Ilya’s asleep on his side, breathing slow, one arm thrown out like he always does. Like he’s claiming space he doesn’t even know he owns. I watch the rise and fall of his chest and wonder when I started measuring time in moments like this—counting hours I don’t deserve.
I’m supposed to be thinking about what matters. My career. The season. The future. Instead, all I can think about is how wrong everything feels and how right this moment does at the same time.

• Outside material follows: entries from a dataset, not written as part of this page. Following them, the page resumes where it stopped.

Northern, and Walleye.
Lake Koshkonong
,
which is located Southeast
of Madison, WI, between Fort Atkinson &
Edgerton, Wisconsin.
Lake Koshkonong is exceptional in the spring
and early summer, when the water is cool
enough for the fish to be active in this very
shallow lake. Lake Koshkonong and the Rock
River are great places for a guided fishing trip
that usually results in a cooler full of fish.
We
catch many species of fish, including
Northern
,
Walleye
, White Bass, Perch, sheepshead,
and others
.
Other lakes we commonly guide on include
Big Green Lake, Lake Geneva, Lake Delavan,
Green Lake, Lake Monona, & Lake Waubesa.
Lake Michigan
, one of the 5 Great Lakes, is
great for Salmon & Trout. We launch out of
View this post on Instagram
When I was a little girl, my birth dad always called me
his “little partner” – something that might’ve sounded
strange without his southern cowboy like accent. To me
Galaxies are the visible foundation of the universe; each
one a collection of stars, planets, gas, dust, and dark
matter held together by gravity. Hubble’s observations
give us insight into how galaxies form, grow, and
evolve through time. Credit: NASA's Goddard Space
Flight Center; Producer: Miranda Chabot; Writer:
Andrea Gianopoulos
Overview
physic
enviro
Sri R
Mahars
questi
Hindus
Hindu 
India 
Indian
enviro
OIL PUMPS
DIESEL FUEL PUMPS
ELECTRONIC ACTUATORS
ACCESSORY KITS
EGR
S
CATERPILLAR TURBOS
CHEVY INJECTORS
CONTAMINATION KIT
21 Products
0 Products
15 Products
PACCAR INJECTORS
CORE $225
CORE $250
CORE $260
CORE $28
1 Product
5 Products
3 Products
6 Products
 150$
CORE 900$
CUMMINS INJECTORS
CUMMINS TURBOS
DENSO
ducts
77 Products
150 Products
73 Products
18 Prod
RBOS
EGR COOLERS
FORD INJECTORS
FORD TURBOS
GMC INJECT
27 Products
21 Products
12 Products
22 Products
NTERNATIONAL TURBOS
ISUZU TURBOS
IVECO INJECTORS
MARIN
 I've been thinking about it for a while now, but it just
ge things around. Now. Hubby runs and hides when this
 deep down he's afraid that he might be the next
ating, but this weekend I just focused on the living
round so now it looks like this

I hate that part the most.
I think about her—Rose—and the guilt sits heavy in my throat. She’s good. She’s kind. She’s easy in a way I’ve never been. And still, my mind betrays me every time, drifting back to the guy sleeping inches away. I hate myself for that too.
If Ilya looked at me right now and asked me to be honest, I don’t know if I could do it. I never have been good at saying what I mean. I bury things. Deflect. Joke. Pretend I don’t care until the lie starts sounding real even to me.
That’s how I lost him the first time.
A year without seeing him should’ve been enough to dull this feeling. It should’ve faded into something manageable. Instead, it just sat there, growing quieter and heavier, waiting for the worst possible moment to remind me it existed.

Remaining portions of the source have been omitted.